Activity:
Apart from the pictures, everything in the lines below must be printed exactly.

Information shown:
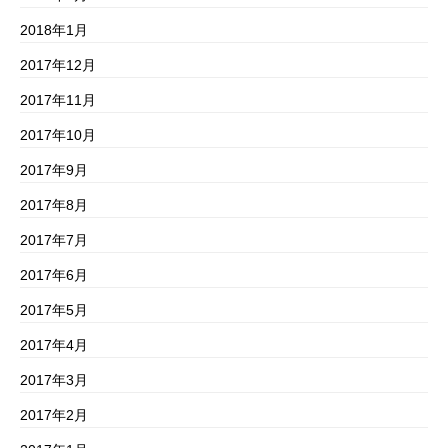
2018年1月
2017年12月
2017年11月
2017年10月
2017年9月
2017年8月
2017年7月
2017年6月
2017年5月
2017年4月
2017年3月
2017年2月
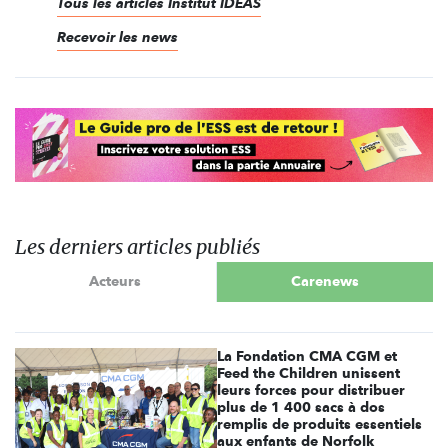
Tous les articles Institut IDEAS
Recevoir les news
Les derniers articles publiés
Acteurs
Carenews
La Fondation CMA CGM et
Feed the Children unissent
leurs forces pour distribuer
plus de 1 400 sacs à dos
remplis de produits essentiels
aux enfants de Norfolk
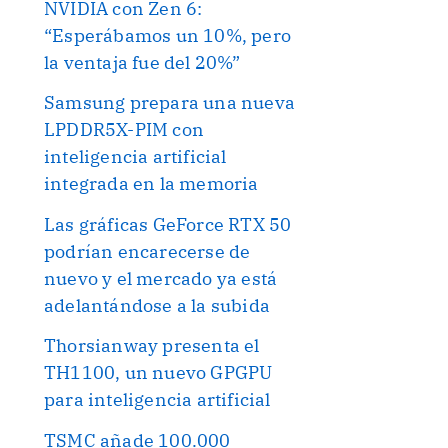
NVIDIA con Zen 6:
“Esperábamos un 10%, pero
la ventaja fue del 20%”
Samsung prepara una nueva
LPDDR5X-PIM con
inteligencia artificial
integrada en la memoria
Las gráficas GeForce RTX 50
podrían encarecerse de
nuevo y el mercado ya está
adelantándose a la subida
Thorsianway presenta el
TH1100, un nuevo GPGPU
para inteligencia artificial
TSMC añade 100.000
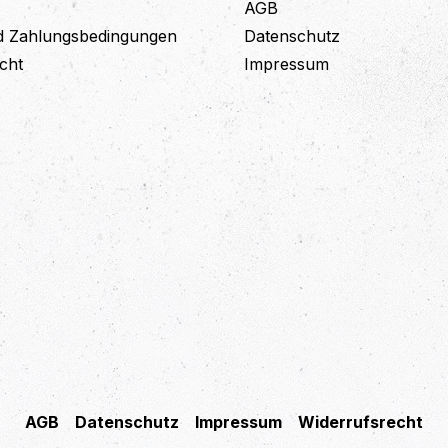
AGB
d Zahlungsbedingungen
Datenschutz
cht
Impressum
AGB
Datenschutz
Impressum
Widerrufsrecht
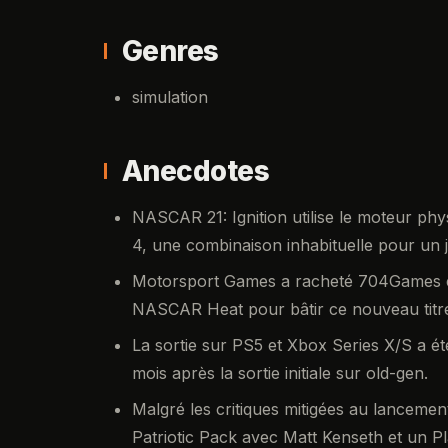
Genres
simulation
Anecdotes
NASCAR 21: Ignition utilise le moteur ph
4, une combinaison inhabituelle pour un
Motorsport Games a racheté 704Games en 
NASCAR Heat pour bâtir ce nouveau titre
La sortie sur PS5 et Xbox Series X/S a ét
mois après la sortie initiale sur old-gen.
Malgré les critiques mitigées au lancemen
Patriotic Pack avec Matt Kenseth et un 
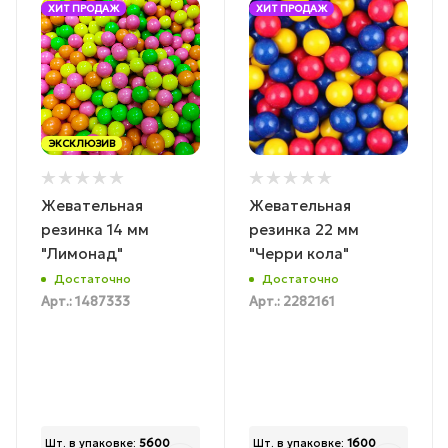
ХИТ ПРОДАЖ
ХИТ ПРОДАЖ
ЭКСКЛЮЗИВ
Жевательная
Жевательная
резинка 14 мм
резинка 22 мм
"Лимонад"
"Черри кола"
Достаточно
Достаточно
Арт.: 1487333
Арт.: 2282161
Шт. в упаковке:
5600
Шт. в упаковке:
1600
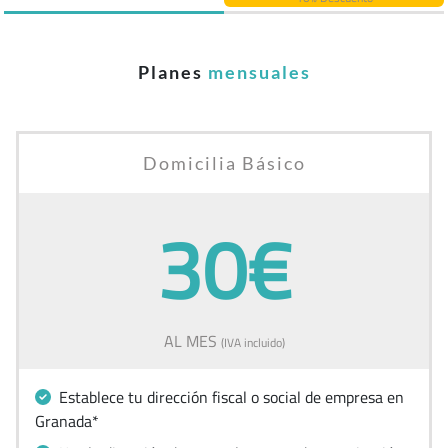
Planes
mensuales
Domicilia Básico
30€
AL MES
(IVA incluido)
Establece tu dirección fiscal o social de empresa en
Granada*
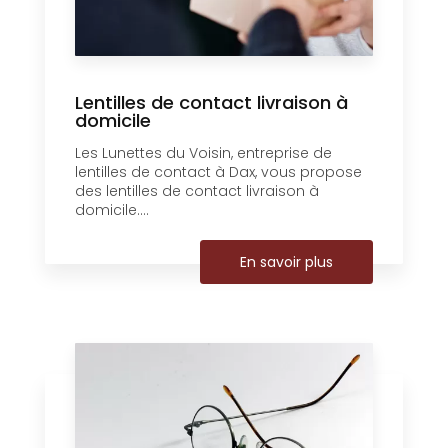
Lentilles de contact livraison à
domicile
Les Lunettes du Voisin, entreprise de
lentilles de contact à Dax, vous propose
des lentilles de contact livraison à
domicile....
En savoir plus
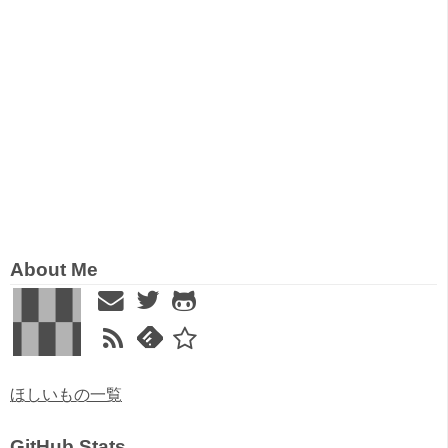
About Me
ほしいもの一覧
GitHub Stats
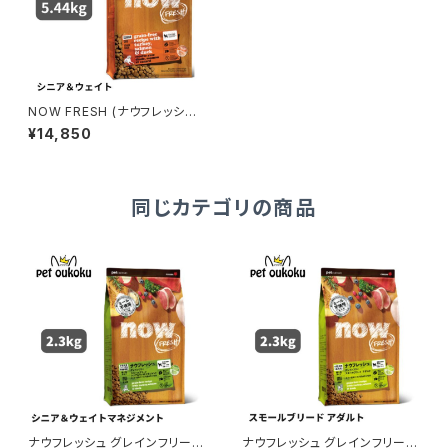
NOW FRESH (ナウフレッシュ)
グレインフリー シニア＆ウェイト
¥14,850
マネジメント 5.44kg レギュラ
ー粒
同じカテゴリの商品
ナウフレッシュ グレインフリー
ナウフレッシュ グレインフリー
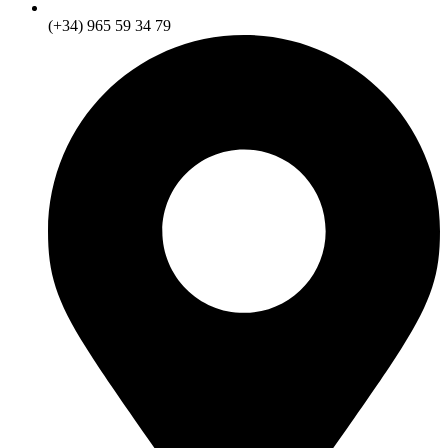
(+34) 965 59 34 79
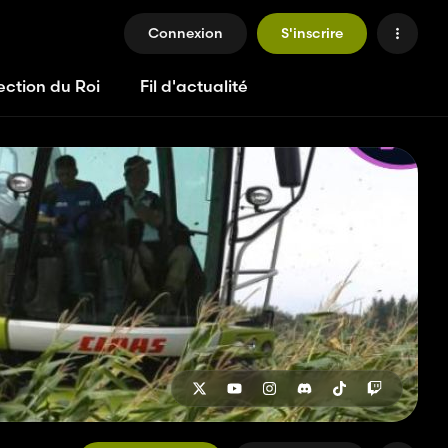
Connexion
S'inscrire
ection du Roi
Fil d'actualité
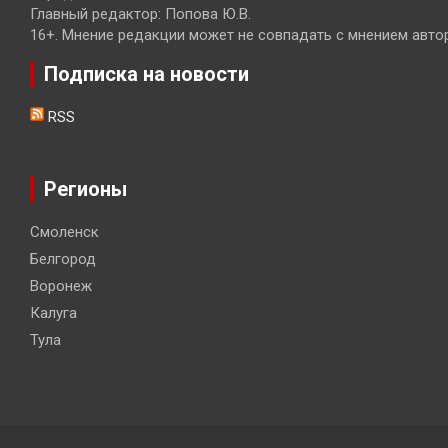
Главный редактор: Попова Ю.В.
16+. Мнение редакции может не совпадать с мнением авто
Подписка на новости
RSS
Регионы
Смоленск
Белгород
Воронеж
Калуга
Тула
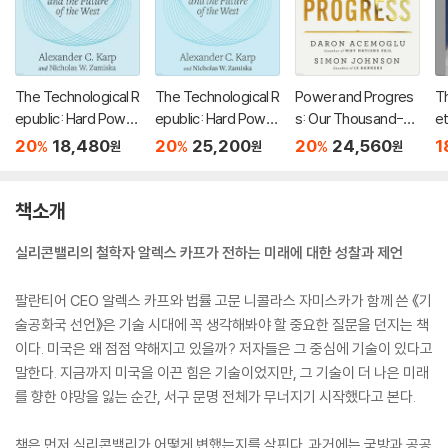
The Technological R
The Technological R
Power and Progres
T
epublic: Hard Powe
epublic: Hard Powe
s: Our Thousand-Ye
e
r, Soft Belief, and th
r, Soft Belief, and th
ar Struggle Over Te
o
20
18,480
20
25,200
20
24,560
1
%
%
%
원
원
원
e Future of the Wes
e Future of the Wes
chnology and Prosp
t
t
erity
책소개
실리콘밸리의 철학자 알렉스 카프가 전하는 미래에 대한 성찰과 제언
팔란티어 CEO 알렉스 카프와 법률 고문 니콜라스 자미스카가 함께 쓴 《기
술공화국 선언》은 기술 시대에 꼭 생각해봐야 할 중요한 질문을 던지는 책
이다. 미국은 왜 점점 약해지고 있을까? 저자들은 그 중심에 기술이 있다고
말한다. 지금까지 미국을 이끈 힘은 기술이었지만, 그 기술이 더 나은 미래
를 향한 야망을 잃는 순간, 서구 문명 전체가 무너지기 시작했다고 본다.
책은 먼저 실리콘밸리가 어떻게 변했는지를 살핀다. 과거에는 국방과 공공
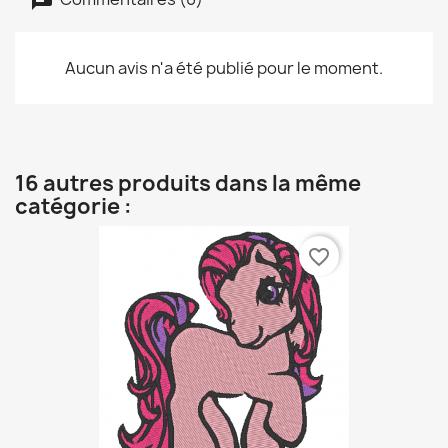
Aucun avis n'a été publié pour le moment.
16 autres produits dans la même
catégorie :
favorite_border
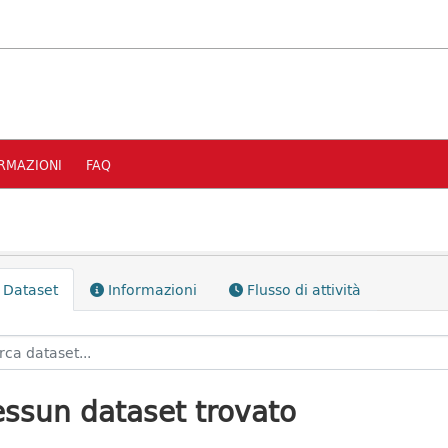
RMAZIONI
FAQ
Dataset
Informazioni
Flusso di attività
ssun dataset trovato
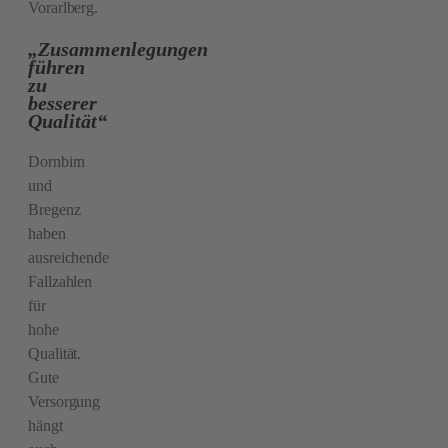
Vorarlberg.
„Zusammenlegungen
führen
zu
besserer
Qualität“
Dornbirn
und
Bregenz
haben
ausreichende
Fallzahlen
für
hohe
Qualität.
Gute
Versorgung
hängt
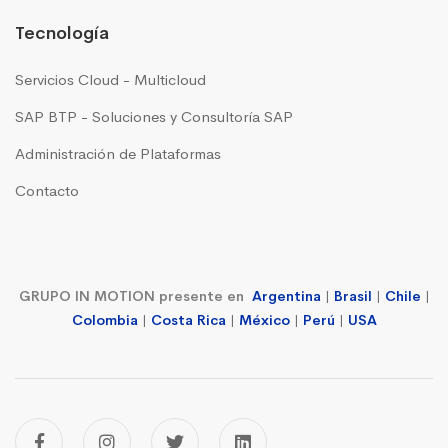
Tecnología
Servicios Cloud - Multicloud
SAP BTP - Soluciones y Consultoría SAP
Administración de Plataformas
Contacto
GRUPO IN MOTION presente en
Argentina
|
Brasil
|
Chile
|
Colombia
|
Costa Rica
|
México
|
Perú
|
USA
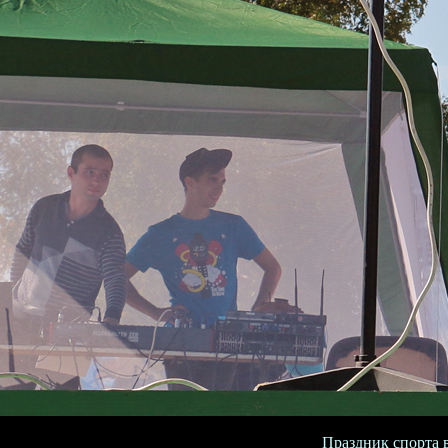
Праздник спорта в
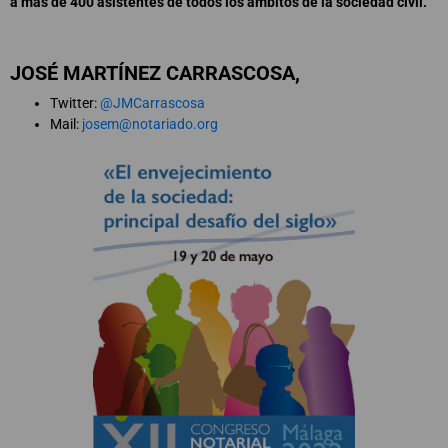
a más de 400 asistentes de todos los ámbitos de la sociedad civil.
JOSÉ MARTÍNEZ CARRASCOSA,
Twitter:
@JMCarrascosa
Mail:
josem@notariado.org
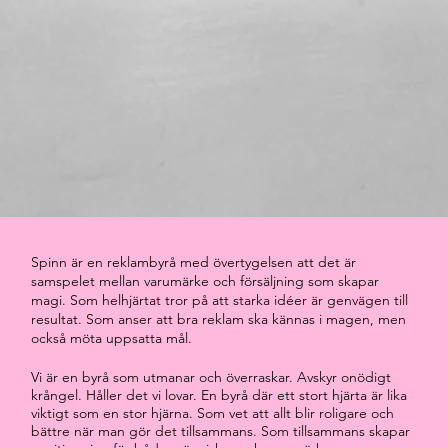
Spinn är en reklambyrå med övertygelsen att det är
samspelet mellan varumärke och försäljning som skapar
magi. Som helhjärtat tror på att starka idéer är genvägen till
resultat. Som anser att bra reklam ska kännas i magen, men
också möta uppsatta mål.
Vi är en byrå som utmanar och överraskar. Avskyr onödigt
krångel. Håller det vi lovar. En byrå där ett stort hjärta är lika
viktigt som en stor hjärna. Som vet att allt blir roligare och
bättre när man gör det tillsammans. Som tillsammans skapar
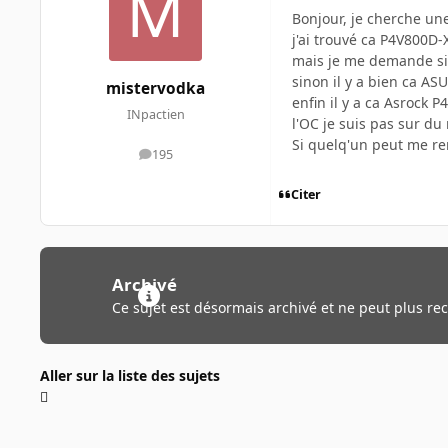
Bonjour, je cherche un
j'ai trouvé ca P4V800D
mais je me demande si 
sinon il y a bien ca A
mistervodka
enfin il y a ca Asrock 
INpactien
l'OC je suis pas sur du r
Si quelq'un peut me r
195
messages
Citer
Archivé
Ce sujet est désormais archivé et ne peut plus re
Aller sur la liste des sujets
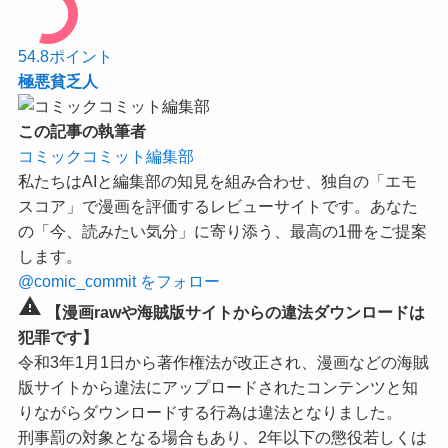
54.8
ポイント
極悪貧乏人
この記事の執筆者
コミックコミット編集部
私たちはAIと編集部の知見を組み合わせ、独自の「エモ
スコア」で漫画を評価するレビューサイトです。あなた
の「今、読みたい気分」に寄り添う、最高の1冊をご提案
します。
@comic_commit をフォロー
warning
【漫画rawや海賊版サイトからの違法ダウンロードは
犯罪です】
令和3年1月1日から著作権法が改正され、漫画などの海賊
版サイトから違法にアップロードされたコンテンツと知
りながらダウンロードする行為は違法となりました。
刑事罰の対象となる場合もあり、2年以下の懲役若しくは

Output of the exercise:
2018年1月
2017年12月
2017年11月
2017年10月
2017年9月
2017年8月
2017年7月
2017年6月
2017年5月
2017年4月
2017年3月
2017年2月
Tous les articles Institut IDEAS
Recevoir les news
Les derniers articles publiés
Acteurs
Carenews
La Fondation CMA CGM et
Feed the Children unissent
leurs forces pour distribuer
plus de 1 400 sacs à dos
remplis de produits essentiels
aux enfants de Norfolk
NVIDIA con Zen 6:
“Esperábamos un 10%, pero
la ventaja fue del 20%”
Samsung prepara una nueva
LPDDR5X-PIM con
inteligencia artificial
integrada en la memoria
Las gráficas GeForce RTX 50
podrían encarecerse de
nuevo y el mercado ya está
adelantándose a la subida
Thorsianway presenta el
TH1100, un nuevo GPGPU
para inteligencia artificial
TSMC añade 100.000
AGB
d Zahlungsbedingungen
Datenschutz
cht
Impressum
AGB
Datenschutz
Impressum
Widerrufsrecht
Genres
simulation
Anecdotes
NASCAR 21: Ignition utilise le moteur ph
4, une combinaison inhabituelle pour un
Motorsport Games a racheté 704Games en 
NASCAR Heat pour bâtir ce nouveau titre
La sortie sur PS5 et Xbox Series X/S a ét
mois après la sortie initiale sur old-gen.
Malgré les critiques mitigées au lancemen
Patriotic Pack avec Matt Kenseth et un 
ХИТ ПРОДАЖ
ХИТ ПРОДАЖ
ЭКСКЛЮЗИВ
Жевательная
Жевательная
резинка 14 мм
резинка 22 мм
"Лимонад"
"Черри кола"
Достаточно
Достаточно
Арт.: 1487333
Арт.: 2282161
Шт. в упаковке:
5600
Шт. в упаковке:
1600
Planes
mensuales
Domicilia Básico
30€
AL MES
(IVA incluido)
Establece tu dirección fiscal o social de empresa en
Granada*
Lentilles de contact livraison à
domicile
Les Lunettes du Voisin, entreprise de
lentilles de contact à Dax, vous propose
des lentilles de contact livraison à
domicile....
En savoir plus
About Me
ほしいもの一覧
GitHub Stats
NOW FRESH (ナウフレッシュ)
グレインフリー シニア＆ウェイト
¥14,850
マネジメント 5.44kg レギュラ
ー粒
同じカテゴリの商品
ナウフレッシュ グレインフリー
ナウフレッシュ グレインフリー
(+34) 965 59 34 79
Connexion
S'inscrire
ection du Roi
Fil d'actualité
Главный редактор: Попова Ю.В.
16+. Мнение редакции может не совпадать с мнением авто
Подписка на новости
RSS
Регионы
Смоленск
Белгород
Воронеж
Калуга
Тула
The Technological R
The Technological R
Power and Progres
T
epublic: Hard Powe
epublic: Hard Powe
s: Our Thousand-Ye
e
r, Soft Belief, and th
r, Soft Belief, and th
ar Struggle Over Te
o
20
18,480
20
25,200
20
24,560
1
%
%
%
원
원
원
e Future of the Wes
e Future of the Wes
chnology and Prosp
t
t
erity
책소개
실리콘밸리의 철학자 알렉스 카프가 전하는 미래에 대한 성찰과 제언
팔란티어 CEO 알렉스 카프와 법률 고문 니콜라스 자미스카가 함께 쓴 《기
술공화국 선언》은 기술 시대에 꼭 생각해봐야 할 중요한 질문을 던지는 책
이다. 미국은 왜 점점 약해지고 있을까? 저자들은 그 중심에 기술이 있다고
말한다. 지금까지 미국을 이끈 힘은 기술이었지만, 그 기술이 더 나은 미래
를 향한 야망을 잃는 순간, 서구 문명 전체가 무너지기 시작했다고 본다.
책은 먼저 실리콘밸리가 어떻게 변했는지를 살핀다. 과거에는 국방과 공공
Aucun avis n'a été publié pour le moment.
16 autres produits dans la même
catégorie :
favorite_border
RMAZIONI
FAQ
Dataset
Informazioni
Flusso di attività
ssun dataset trovato
Vorarlberg.
„Zusammenlegungen
führen
zu
besserer
Qualität“
Dornbirn
und
Bregenz
haben
ausreichende
Fallzahlen
für
hohe
Qualität.
Gute
Versorgung
hängt
Tecnología
Servicios Cloud - Multicloud
SAP BTP - Soluciones y Consultoría SAP
Administración de Plataformas
Contacto
GRUPO IN MOTION presente en
Argentina
|
Brasil
|
Chile
|
Colombia
|
Costa Rica
|
México
|
Perú
|
USA
Праздник спорта в
a más de 400 asistentes de todos los ámbitos de la sociedad civil.
JOSÉ MARTÍNEZ CARRASCOSA,
Twitter:
@JMCarrascosa
Mail:
josem@notariado.org
Spinn är en reklambyrå med övertygelsen att det är
samspelet mellan varumärke och försäljning som skapar
magi. Som helhjärtat tror på att starka idéer är genvägen till
resultat. Som anser att bra reklam ska kännas i magen, men
också möta uppsatta mål.
Vi är en byrå som utmanar och överraskar. Avskyr onödigt
krångel. Håller det vi lovar. En byrå där ett stort hjärta är lika
viktigt som en stor hjärna. Som vet att allt blir roligare och
bättre när man gör det tillsammans. Som tillsammans skapar
Bonjour, je cherche un
j'ai trouvé ca P4V800D
mais je me demande si 
sinon il y a bien ca A
mistervodka
enfin il y a ca Asrock 
INpactien
l'OC je suis pas sur du r
Si quelq'un peut me r
195
messages
Citer
Archivé
Ce sujet est désormais archivé et ne peut plus re
Aller sur la liste des sujets
54.8
ポイント
極悪貧乏人
この記事の執筆者
コミックコミット編集部
私たちはAIと編集部の知見を組み合わせ、独自の「エモ
スコア」で漫画を評価するレビューサイトです。あなた
の「今、読みたい気分」に寄り添う、最高の1冊をご提案
します。
@comic_commit をフォロー
warning
【漫画rawや海賊版サイトからの違法ダウンロードは
犯罪です】
令和3年1月1日から著作権法が改正され、漫画などの海賊
版サイトから違法にアップロードされたコンテンツと知
りながらダウンロードする行為は違法となりました。
刑事罰の対象となる場合もあり、2年以下の懲役若しくは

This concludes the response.